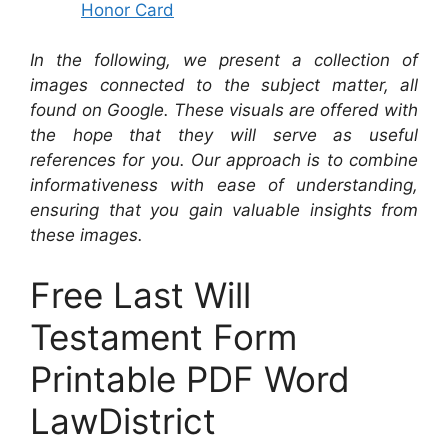
Honor Card
In the following, we present a collection of
images connected to the subject matter, all
found on Google. These visuals are offered with
the hope that they will serve as useful
references for you. Our approach is to combine
informativeness with ease of understanding,
ensuring that you gain valuable insights from
these images.
Free Last Will
Testament Form
Printable PDF Word
LawDistrict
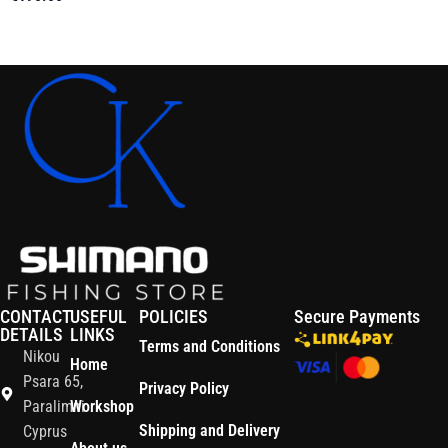
Add To Cart
Read More
CONTACT
USEFUL
POLICIES
Secure Payments
DETAILS
LINKS
Terms and Conditions
Nikou
Home
Psara 65,
Privacy Policy
Paralimni
Workshop
Shipping and Delivery
Cyprus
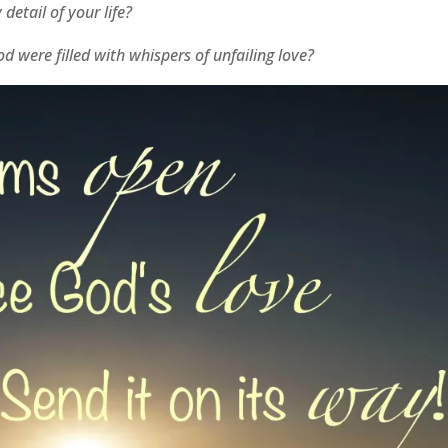
detail of your life?
 were filled with whispers of unfailing love?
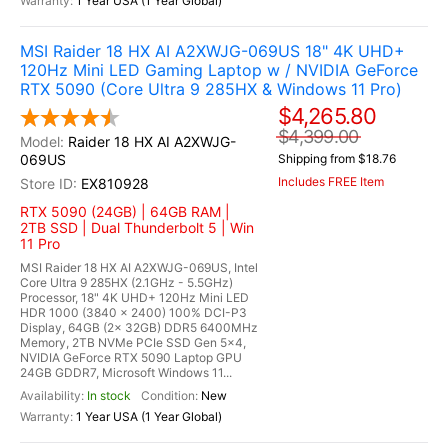
1 Year USA (1 Year Global)
MSI Raider 18 HX AI A2XWJG-069US 18" 4K UHD+
120Hz Mini LED Gaming Laptop w / NVIDIA GeForce
RTX 5090 (Core Ultra 9 285HX & Windows 11 Pro)
$4,265.80
$4,399.00
Raider 18 HX AI A2XWJG-
069US
Shipping from $18.76
Includes FREE Item
EX810928
RTX 5090 (24GB) | 64GB RAM |
2TB SSD | Dual Thunderbolt 5 | Win
11 Pro
MSI Raider 18 HX AI A2XWJG-069US, Intel
Core Ultra 9 285HX (2.1GHz - 5.5GHz)
Processor, 18" 4K UHD+ 120Hz Mini LED
HDR 1000 (3840 x 2400) 100% DCI-P3
Display, 64GB (2x 32GB) DDR5 6400MHz
Memory, 2TB NVMe PCIe SSD Gen 5x4,
NVIDIA GeForce RTX 5090 Laptop GPU
24GB GDDR7, Microsoft Windows 11...
In stock
New
1 Year USA (1 Year Global)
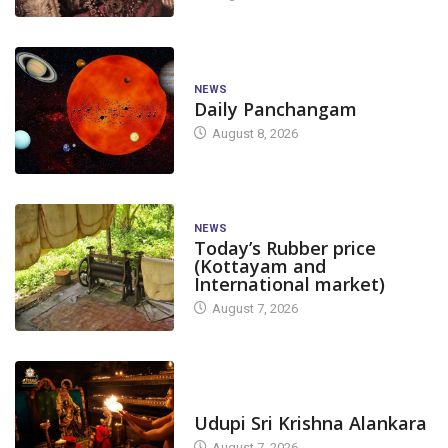
NEWS
Daily Panchangam
August 8, 2026
NEWS
Today’s Rubber price
(Kottayam and
International market)
August 7, 2026
TODAY'S ALANKARA
Udupi Sri Krishna Alankara
August 7, 2026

════

**PROBLEM:** Return all records verbatim and drop the pictures.

**SOLUTION TO THIS TASK:**
Honor Card
In the following, we present a collection of
images connected to the subject matter, all
found on Google. These visuals are offered with
the hope that they will serve as useful
references for you. Our approach is to combine
informativeness with ease of understanding,
ensuring that you gain valuable insights from
these images.
Free Last Will
Testament Form
Printable PDF Word
LawDistrict
Add To Cart
Read More
CONTACT
USEFUL
POLICIES
Secure Payments
DETAILS
LINKS
Terms and Conditions
Nikou
Home
Psara 65,
Privacy Policy
Paralimni
Workshop
Shipping and Delivery
Cyprus
detail of your life?
 were filled with whispers of unfailing love?
1 Year USA (1 Year Global)
MSI Raider 18 HX AI A2XWJG-069US 18" 4K UHD+
120Hz Mini LED Gaming Laptop w / NVIDIA GeForce
RTX 5090 (Core Ultra 9 285HX & Windows 11 Pro)
$4,265.80
$4,399.00
Raider 18 HX AI A2XWJG-
069US
Shipping from $18.76
Includes FREE Item
EX810928
RTX 5090 (24GB) | 64GB RAM |
2TB SSD | Dual Thunderbolt 5 | Win
11 Pro
MSI Raider 18 HX AI A2XWJG-069US, Intel
Core Ultra 9 285HX (2.1GHz - 5.5GHz)
Processor, 18" 4K UHD+ 120Hz Mini LED
HDR 1000 (3840 x 2400) 100% DCI-P3
Display, 64GB (2x 32GB) DDR5 6400MHz
Memory, 2TB NVMe PCIe SSD Gen 5x4,
NVIDIA GeForce RTX 5090 Laptop GPU
24GB GDDR7, Microsoft Windows 11...
In stock
New
1 Year USA (1 Year Global)
NEWS
Daily Panchangam
August 8, 2026
NEWS
Today’s Rubber price
(Kottayam and
International market)
August 7, 2026
TODAY'S ALANKARA
Udupi Sri Krishna Alankara
August 7, 2026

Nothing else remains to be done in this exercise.